--- TASK REQUIREMENTS ---
Reproduce verbatim only the lines from the one containing "Vestido Estampa Flores" through the last line below, both included.

Stored data entries

......

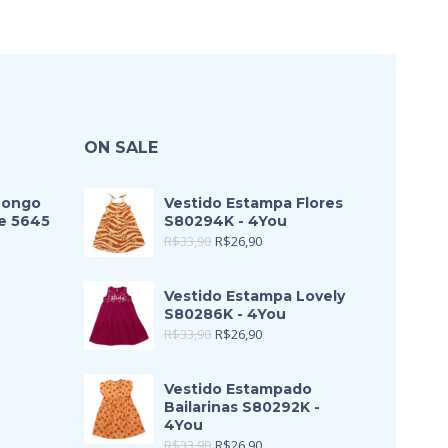
ON SALE
Longo
Vestido Estampa Flores
e 5645
S80294K - 4You
R$
33,90
R$
26,90
Vestido Estampa Lovely
S80286K - 4You
R$
33,90
R$
26,90
Vestido Estampado
Bailarinas S80292K -
4You
R$
33,90
R$
26,90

......

--- SOLVED PROBLEM ---
Vestido Estampa Flores
e 5645
S80294K - 4You
R$
33,90
R$
26,90
Vestido Estampa Lovely
S80286K - 4You
R$
33,90
R$
26,90
Vestido Estampado
Bailarinas S80292K -
4You
R$
33,90
R$
26,90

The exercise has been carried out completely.